Instituto de Filosofia e Ciências Sociais


Departamento de Filosofia
História da Filosofia Antiga III
Prof. Daniel Nascimento

Aula 5: A teoria do ato voluntário na Ética a Nicômaco

11/04/2019

1. Panorama do uso dos termos hekon e akon na língua grega (Rickert, 1989, p. 7-34, 79-90).
A. Na maior parte dos casos, diz-se na literatura grega de um agente que ele agiu de forma
involuntária quando se imputa sua ação à forca ou necessidade (bia ou ananke). Este termo, no
entanto, deve ser compreendido num sentido largo. Dentre estes casos estão incluídos as ações
que são:
a1. Feitas sob ameaça, p.ex. no começo do Prometeu Acorrentado de Ésquilo, Hefesto diz a
Prometeu que o está acorrentando involuntariamente, i.e. que só o está fazendo por estar sob
ordens e ameaças de Zeus (18-23).
a2. Feitas por medo de males maiores, p. ex. numa passagem de Tucídides os atenienses
afirmam que não violaram os costumes voluntariamente (ekontes) mas por necessidade, pois
tiveram de se utilizar dos recursos de um santuário para se defender de um ataque e evitar a
morte (IV 98, 1-6).
a3. Motivadas por paixões supostamente incontroláveis ou fortes demais, p. ex. nas linhas de
Teógnis que dizem: “Eu amo um rapaz de pele lisa que tem por hábito me expor na frente de
todos os amigos. Eu aguentarei involuntariamente (aekousia) muitas coisas sem esconder-me.
Pois não é um rapaz feio o que eu amo” (1341-1344).
a4. Sofridas de forma absolutamente passiva, tais como ser carregado (HDem 66-72, 122-125),
contido (Pr. Ac. 12-20) e golpeado (HDem 407-413).
B. Nem sempre que se reconhece um papel decisivo à necessidade em uma ação se supõe que
ela seja feita ou deva ser feita de forma involuntária, p. ex.
b1. No Agamemnon de Ésquilo o Coro roga a Cassandra que ceda voluntariamente à
necessidade e atenda ao chamado de Clitemnestra para entrar na casa de Agamemnon (1070-
1071).
b2. Numa passagem de Tucídides (IV 58, 2-3) se afirma que o povo de Platéia se rendeu
voluntariamente aos espartanos depois que seus mantimentos acabaram e eles não podiam mais
resistir ao cerco montado por seus inimigos.
C. Em alguns casos diz-se também que um agente agiu de forma involuntária quando ele
cometeu um erro causado pela ignorância, p. ex.
c1. Em As Traquíneas de Sófocles se diz por três vezes que Deianira deu veneno
involuntariamente a Hércules, pois ela acreditava se tratar de uma poção do amor (727-729,
935, 1123).
c2. No final do Hipólito de Eurípides a deusa Ártemis vem reconciliar Hipólito e Teseu dizendo
ao filho, Hipólito, que o pai, Teseu, agiu involuntariamente quando pediu a Poseidon pela
morte do filho pois achava que Hipólito tinha estuprado e causado o suicídio de Fedra, mulher
de Teseu (1431-1439).
D. Numa passagem de Tucídides (Hist. III, 40), Cleonte afirma que os atos involuntários devem
ser perdoados. Trata-se de uma afirmação que se pode encontrar também em numerosas
tragédias (p. ex. no fim do Hipólito de Eurípides, Ártemis pede a Hipólito que perdoe seu pai),
e que parece pressuposta por uma parte significativa dos usos dos termos na literatura.

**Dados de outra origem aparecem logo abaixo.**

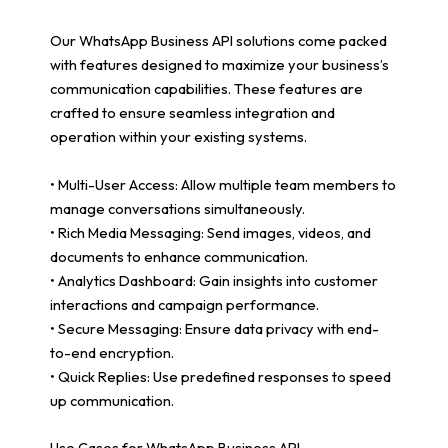
Our WhatsApp Business API solutions come packed
with features designed to maximize your business’s
communication capabilities. These features are
crafted to ensure seamless integration and
operation within your existing systems.
• Multi-User Access: Allow multiple team members to
manage conversations simultaneously.
• Rich Media Messaging: Send images, videos, and
documents to enhance communication.
• Analytics Dashboard: Gain insights into customer
interactions and campaign performance.
• Secure Messaging: Ensure data privacy with end-
to-end encryption.
• Quick Replies: Use predefined responses to speed
up communication.
Use Cases for WhatsApp Business API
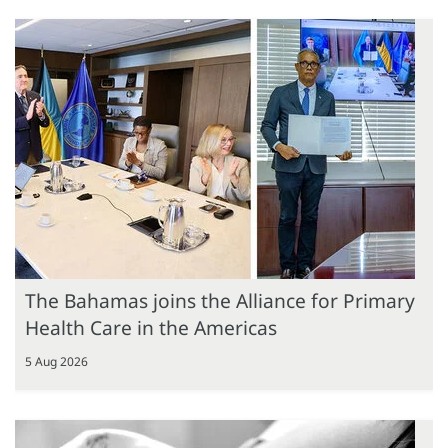
The Bahamas joins the Alliance for Primary
Health Care in the Americas
5 Aug 2026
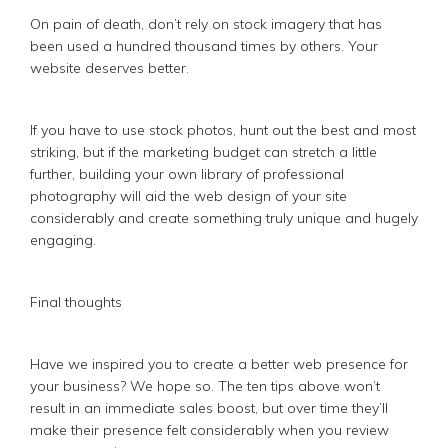
On pain of death, don’t rely on stock imagery that has
been used a hundred thousand times by others. Your
website deserves better.
If you have to use stock photos, hunt out the best and most
striking, but if the marketing budget can stretch a little
further, building your own library of professional
photography will aid the web design of your site
considerably and create something truly unique and hugely
engaging.
Final thoughts
Have we inspired you to create a better web presence for
your business? We hope so. The ten tips above won’t
result in an immediate sales boost, but over time they’ll
make their presence felt considerably when you review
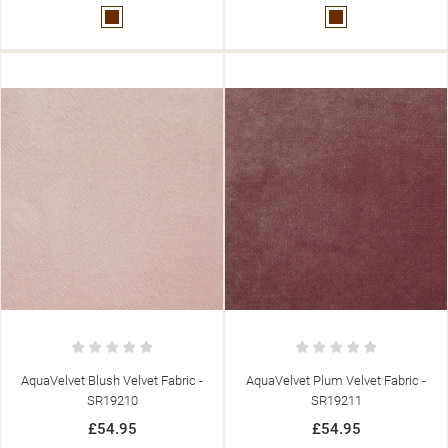
Brown
Brown
AquaVelvet Blush Velvet Fabric -
AquaVelvet Plum Velvet Fabric -
SR19210
SR19211
£54.95
£54.95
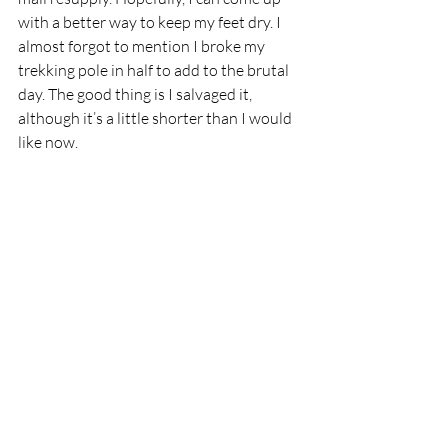
with a better way to keep my feet dry. I 
almost forgot to mention I broke my 
trekking pole in half to add to the brutal 
day. The good thing is I salvaged it, 
although it’s a little shorter than I would 
like now.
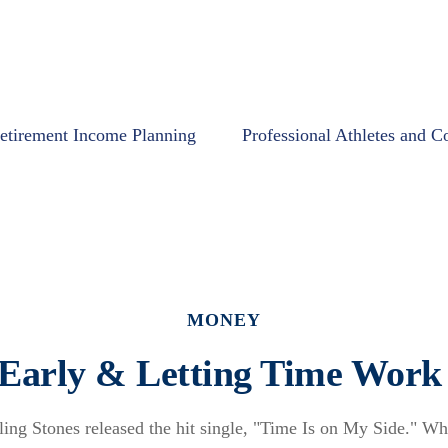
etirement Income Planning
Professional Athletes and C
MONEY
 Early & Letting Time Work 
ling Stones released the hit single, "Time Is on My Side." W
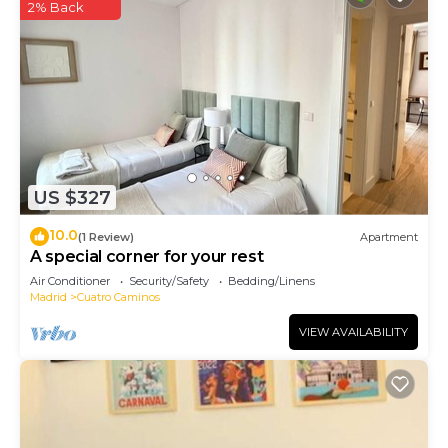
2% Back
US $327
10.0
(1 Review)
Apartment
A special corner for your rest
Air Conditioner
Security/Safety
Bedding/Linens
Madrid
Cuatro Caminos
VIEW AVAILABILITY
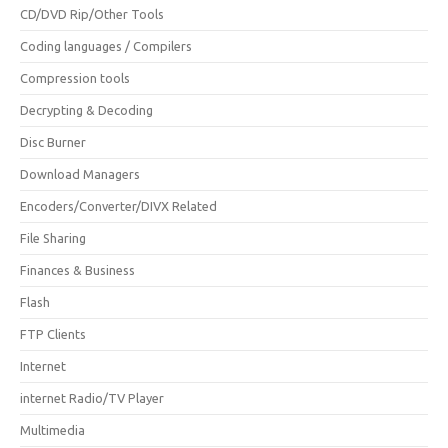
CD/DVD Rip/Other Tools
Coding languages / Compilers
Compression tools
Decrypting & Decoding
Disc Burner
Download Managers
Encoders/Converter/DIVX Related
File Sharing
Finances & Business
Flash
FTP Clients
Internet
internet Radio/TV Player
Multimedia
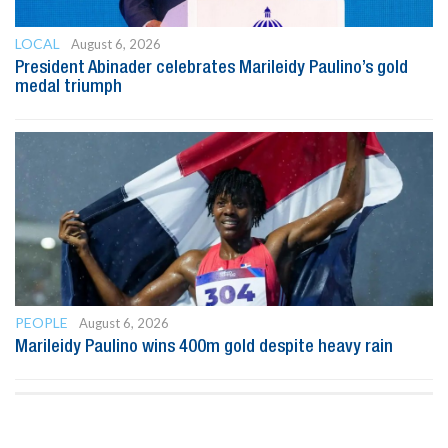
LOCAL
August 6, 2026
President Abinader celebrates Marileidy Paulino’s gold
medal triumph
PEOPLE
August 6, 2026
Marileidy Paulino wins 400m gold despite heavy rain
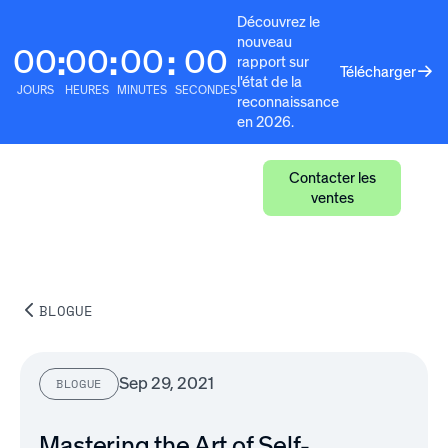
Découvrez le
nouveau
00
00
00
00
:
:
:
rapport sur
Télécharger
l'état de la
JOURS
HEURES
MINUTES
SECONDES
reconnaissance
en 2026.
Contacter les
ventes
BLOGUE
Sep 29, 2021
BLOGUE
Mastering the Art of Self-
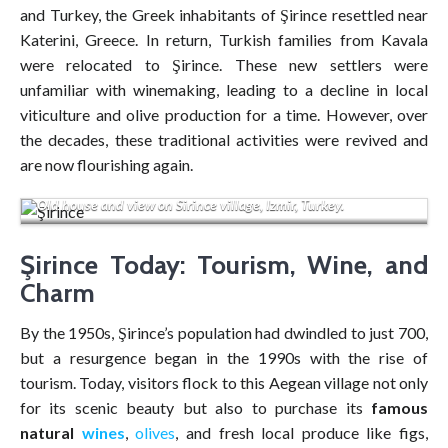
and Turkey, the Greek inhabitants of Şirince resettled near
Katerini, Greece. In return, Turkish families from Kavala
were relocated to Şirince. These new settlers were
unfamiliar with winemaking, leading to a decline in local
viticulture and olive production for a time. However, over
the decades, these traditional activities were revived and
are now flourishing again.
Old house and view on Sirince village, Izmir, Turkey.
Şirince Today: Tourism, Wine, and
Charm
By the 1950s, Şirince’s population had dwindled to just 700,
but a resurgence began in the 1990s with the rise of
tourism. Today, visitors flock to this Aegean village not only
for its scenic beauty but also to purchase its
famous
natural
wines
,
olives
, and fresh local produce like figs,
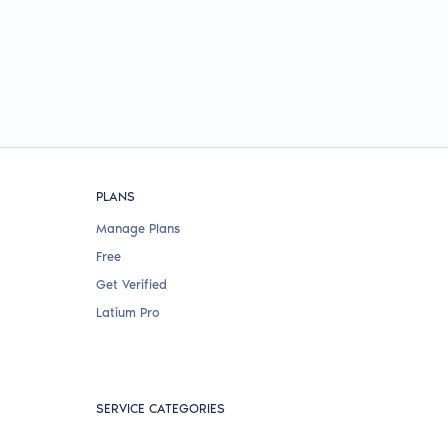
PLANS
Manage Plans
Free
Get Verified
Latium Pro
SERVICE CATEGORIES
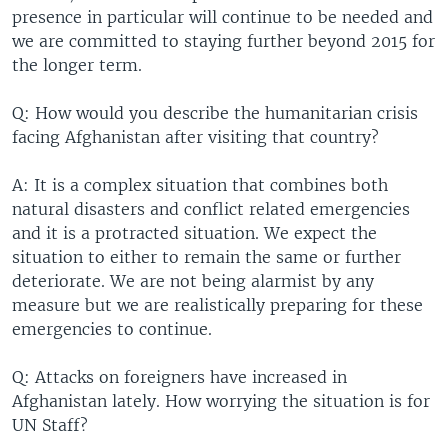
presence in particular will continue to be needed and
we are committed to staying further beyond 2015 for
the longer term.
Q: How would you describe the humanitarian crisis
facing Afghanistan after visiting that country?
A: It is a complex situation that combines both
natural disasters and conflict related emergencies
and it is a protracted situation. We expect the
situation to either to remain the same or further
deteriorate. We are not being alarmist by any
measure but we are realistically preparing for these
emergencies to continue.
Q: Attacks on foreigners have increased in
Afghanistan lately. How worrying the situation is for
UN Staff?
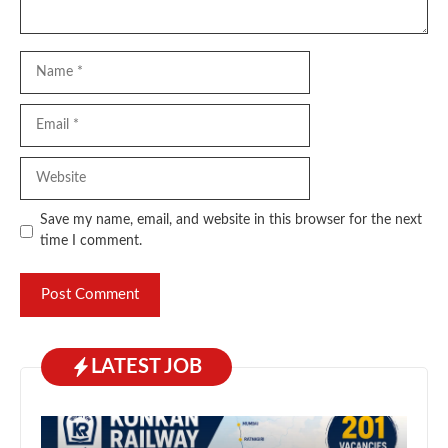
Name
Email
Website
Save my name, email, and website in this browser for the next
time I comment.
LATEST JOB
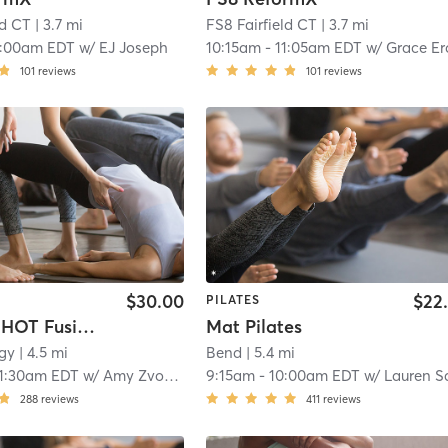
ld CT
| 3.7 mi
FS8 Fairfield CT
| 3.7 mi
0:00am EDT
w/
EJ Joseph
10:15am
-
11:05am EDT
w/
Grace Erodi
101
reviews
101
reviews
$30.00
$22
PILATES
CIRCLE - HOT Fusion Pilates
Mat Pilates
gy
| 4.5 mi
Bend
| 5.4 mi
11:30am EDT
w/
Amy Zvovushe
9:15am
-
10:00am EDT
w/
Lauren Sach
288
reviews
411
reviews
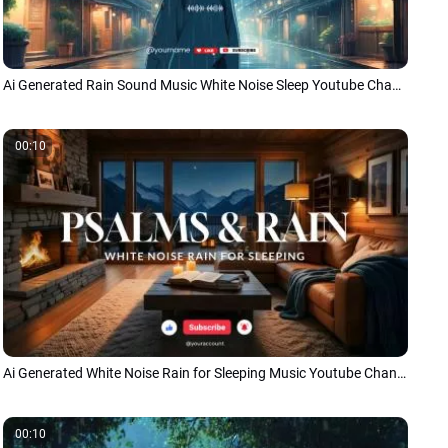
Ai Generated Rain Sound Music White Noise Sleep Youtube Channel Intro Outro
00:10
Ai Generated White Noise Rain for Sleeping Music Youtube Channel
00:10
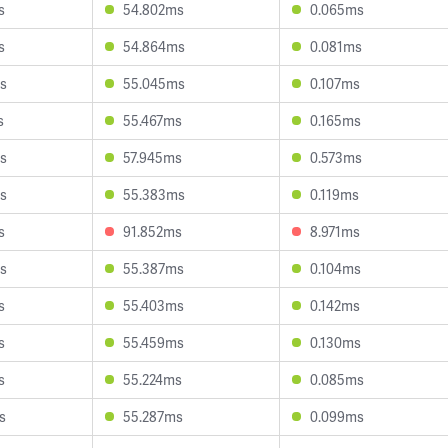
s
54.802ms
0.065ms
s
54.864ms
0.081ms
s
55.045ms
0.107ms
s
55.467ms
0.165ms
s
57.945ms
0.573ms
s
55.383ms
0.119ms
s
91.852ms
8.971ms
s
55.387ms
0.104ms
s
55.403ms
0.142ms
s
55.459ms
0.130ms
s
55.224ms
0.085ms
s
55.287ms
0.099ms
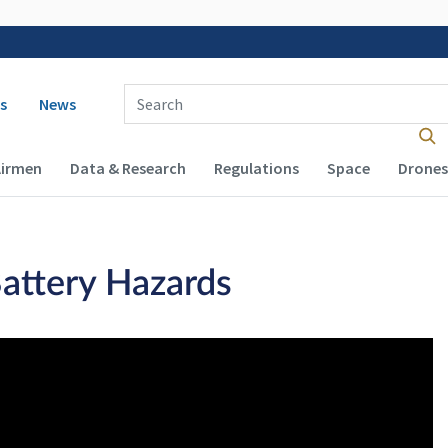
 navigation
Enter Search Term(s):
s
News
Airmen
Data & Research
Regulations
Space
Drones
Battery Hazards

2. A teoria socrático-platônica do ato voluntário

2.1 Os paradoxos socráticos (Primeira Formulação).


(S1) ‘ninguém faz o que é prejudicial para si mesmo voluntariamente’ (o chamado ‘paradoxo
prudencial’)
(S2) ‘ninguém age de forma viciosa voluntariamente’ (o chamado ‘paradoxo moral’).

2.2 O Paradoxo Prudencial (Segunda Formulação).


(...) não há ninguém que, sabendo ou acreditando que há coisas melhores do que o que ele faz
ou pode fazer, decida-se por aquelas, quando depende exclusivamente dele realizar o melhor.
(Protágoras, 358b-c).
(S1’). Ninguém opta por fazer o que é pior para si mesmo quando sabe que a opção em
questão é a pior e sabe, pensa ou opina que uma outra opção que lhe é igualmente possível é
melhor.
(S1’’). Todos sempre tentam fazer aquilo que lhes parece ser melhor no momento em que
agem.

2.3 O paradoxo moral (Segunda Formulação).


Afirmo-te, portanto, Polo, que os oradores e os tiranos são os que menos podem nas cidades,
conforme disse há pouco, pois em geral eles não fazem o que querem mas apenas o que lhes
parece melhor (Górgias, 466d-e).

2.4 O ato voluntário e a busca do bem verdadeiro.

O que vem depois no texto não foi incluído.